▶ [Task objective]: For each record below, retype the text exactly and omit any image.
[Material shown — start]
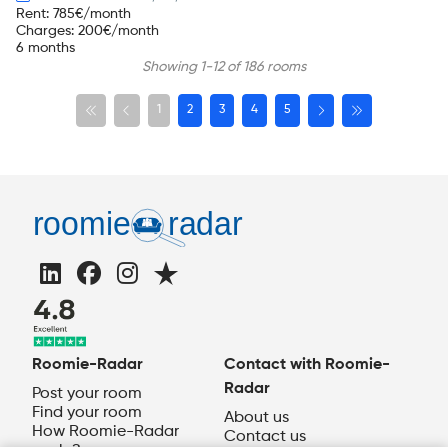
Rent
:
785
€/month
Charges
:
200
€/month
6 months
Showing 1-12 of 186 rooms
1
2
3
4
5
Roomie-Radar
Contact with Roomie-
Radar
Post your room
Find your room
About us
How Roomie-Radar
Contact us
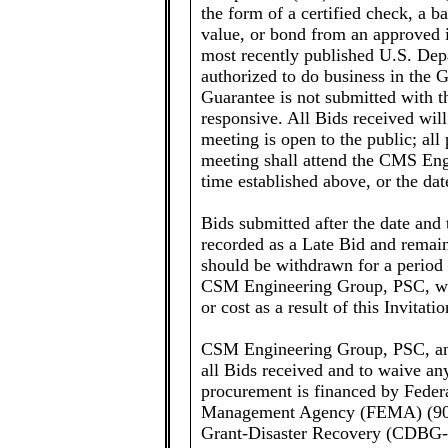
the form of a certified check, a 
value, or bond from an approved 
most recently published U.S. Dep
authorized to do business in the 
Guarantee is not submitted with th
responsive. All Bids received wil
meeting is open to the public; all p
meeting shall attend the CMS Eng
time established above, or the d
Bids submitted after the date and 
recorded as a Late Bid and remain
should be withdrawn for a period 
CSM Engineering Group, PSC, will
or cost as a result of this Invitati
CSM Engineering Group, PSC, and
all Bids received and to waive an
procurement is financed by Feder
Management Agency (FEMA) (90
Grant-Disaster Recovery (CDBG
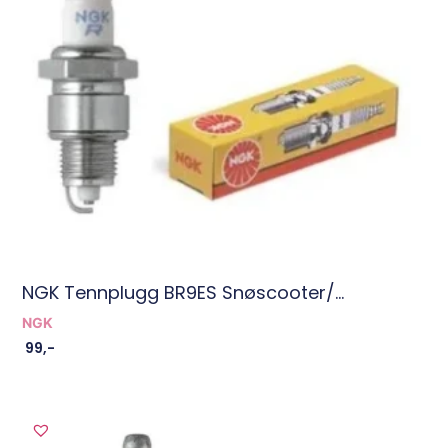
NGK Tennplugg BR9ES Snøscooter/...
NGK
99
,-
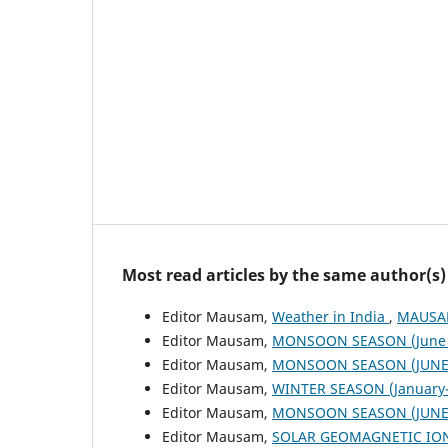
Most read articles by the same author(s)
Editor Mausam,
Weather in India
,
MAUSAM
Editor Mausam,
MONSOON SEASON (June 
Editor Mausam,
MONSOON SEASON (JUNE 
Editor Mausam,
WINTER SEASON (January-
Editor Mausam,
MONSOON SEASON (JUNE 
Editor Mausam,
SOLAR GEOMAGNETIC IO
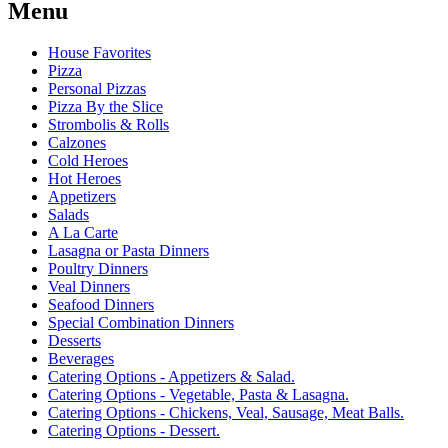
Menu
House Favorites
Pizza
Personal Pizzas
Pizza By the Slice
Strombolis & Rolls
Calzones
Cold Heroes
Hot Heroes
Appetizers
Salads
A La Carte
Lasagna or Pasta Dinners
Poultry Dinners
Veal Dinners
Seafood Dinners
Special Combination Dinners
Desserts
Beverages
Catering Options - Appetizers & Salad.
Catering Options - Vegetable, Pasta & Lasagna.
Catering Options - Chickens, Veal, Sausage, Meat Balls.
Catering Options - Dessert.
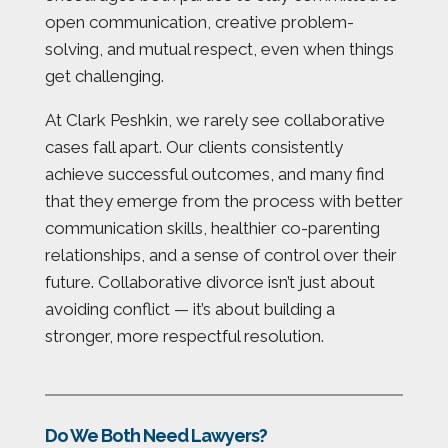
open communication, creative problem-
solving, and mutual respect, even when things
get challenging.
At Clark Peshkin, we rarely see collaborative
cases fall apart. Our clients consistently
achieve successful outcomes, and many find
that they emerge from the process with better
communication skills, healthier co-parenting
relationships, and a sense of control over their
future. Collaborative divorce isn’t just about
avoiding conflict — it’s about building a
stronger, more respectful resolution.
Do We Both Need Lawyers?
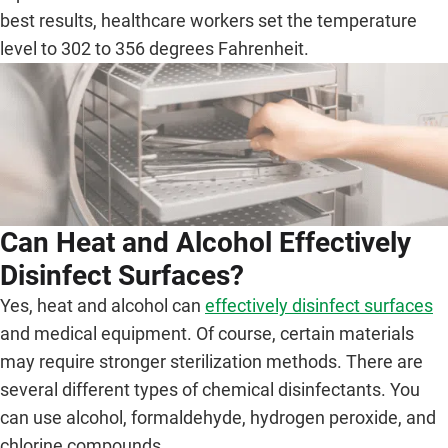
best results, healthcare workers set the temperature
level to 302 to 356 degrees Fahrenheit.
Can Heat and Alcohol Effectively
Disinfect Surfaces?
Yes, heat and alcohol can
effectively disinfect surfaces
and medical equipment. Of course, certain materials
may require stronger sterilization methods. There are
several different types of chemical disinfectants. You
can use alcohol, formaldehyde, hydrogen peroxide, and
chlorine compounds.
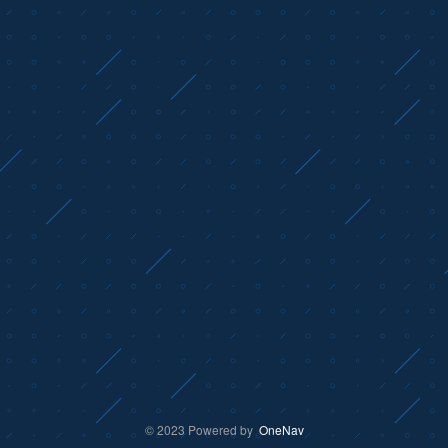
© 2023 Powered by
OneNav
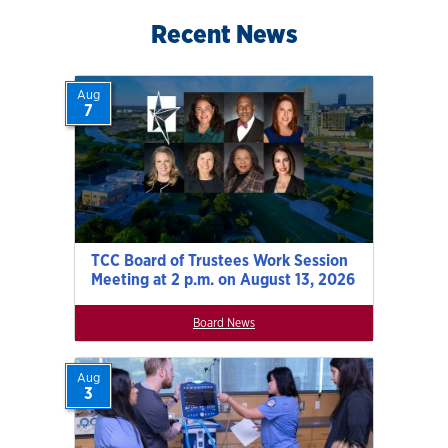
Recent News
Aug
7
TCC Board of Trustees Work Session
Meeting at 2 p.m. on August 13, 2026
Board News
Aug
3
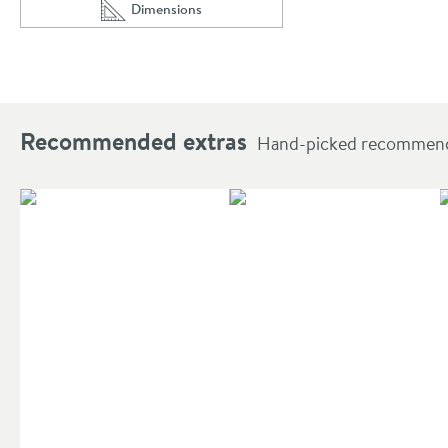
Dimensions
Scroll to
of Harbour Knurled Robe Hook
Recommended extras
Hand-picked recommendat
[Material shown — finish]
▶ [Written reply]:
Rent
:
785
€/month
Charges
:
200
€/month
6 months
Showing 1-12 of 186 rooms
1
2
3
4
5
Roomie-Radar
Contact with Roomie-
Radar
Post your room
Find your room
About us
How Roomie-Radar
Contact us
the form of a certified check, a 
value, or bond from an approved 
most recently published U.S. Dep
authorized to do business in the 
Guarantee is not submitted with th
responsive. All Bids received wil
meeting is open to the public; all p
meeting shall attend the CMS Eng
time established above, or the d
Bids submitted after the date and 
recorded as a Late Bid and remain
should be withdrawn for a period 
CSM Engineering Group, PSC, will
or cost as a result of this Invitati
CSM Engineering Group, PSC, and
all Bids received and to waive an
procurement is financed by Feder
Management Agency (FEMA) (90
Grant-Disaster Recovery (CDBG
NGK Tennplugg BR9ES Snøscooter/...
NGK
99
,-
Most read articles by the same author(s)
Editor Mausam,
Weather in India
,
MAUSAM
Editor Mausam,
MONSOON SEASON (June 
Editor Mausam,
MONSOON SEASON (JUNE 
Editor Mausam,
WINTER SEASON (January-
Editor Mausam,
MONSOON SEASON (JUNE 
Editor Mausam,
SOLAR GEOMAGNETIC IO
Menu
House Favorites
Pizza
Personal Pizzas
Pizza By the Slice
Strombolis & Rolls
Calzones
Cold Heroes
Hot Heroes
Appetizers
Salads
A La Carte
Lasagna or Pasta Dinners
Poultry Dinners
Veal Dinners
Seafood Dinners
Special Combination Dinners
Desserts
Beverages
Catering Options - Appetizers & Salad.
Catering Options - Vegetable, Pasta & Lasagna.
Catering Options - Chickens, Veal, Sausage, Meat Balls.
Catering Options - Dessert.
open communication, creative problem-
solving, and mutual respect, even when things
get challenging.
At Clark Peshkin, we rarely see collaborative
cases fall apart. Our clients consistently
achieve successful outcomes, and many find
that they emerge from the process with better
communication skills, healthier co-parenting
relationships, and a sense of control over their
future. Collaborative divorce isn’t just about
avoiding conflict — it’s about building a
stronger, more respectful resolution.
Do We Both Need Lawyers?
best results, healthcare workers set the temperature
level to 302 to 356 degrees Fahrenheit.
Can Heat and Alcohol Effectively
Disinfect Surfaces?
Yes, heat and alcohol can
effectively disinfect surfaces
and medical equipment. Of course, certain materials
may require stronger sterilization methods. There are
several different types of chemical disinfectants. You
can use alcohol, formaldehyde, hydrogen peroxide, and
chlorine compounds.
© 2023 Powered by
OneNav
Recent News
Aug
7
TCC Board of Trustees Work Session
Meeting at 2 p.m. on August 13, 2026
Board News
Aug
3
Dimensions
Scroll to
of Harbour Knurled Robe Hook
Recommended extras
Hand-picked recommendat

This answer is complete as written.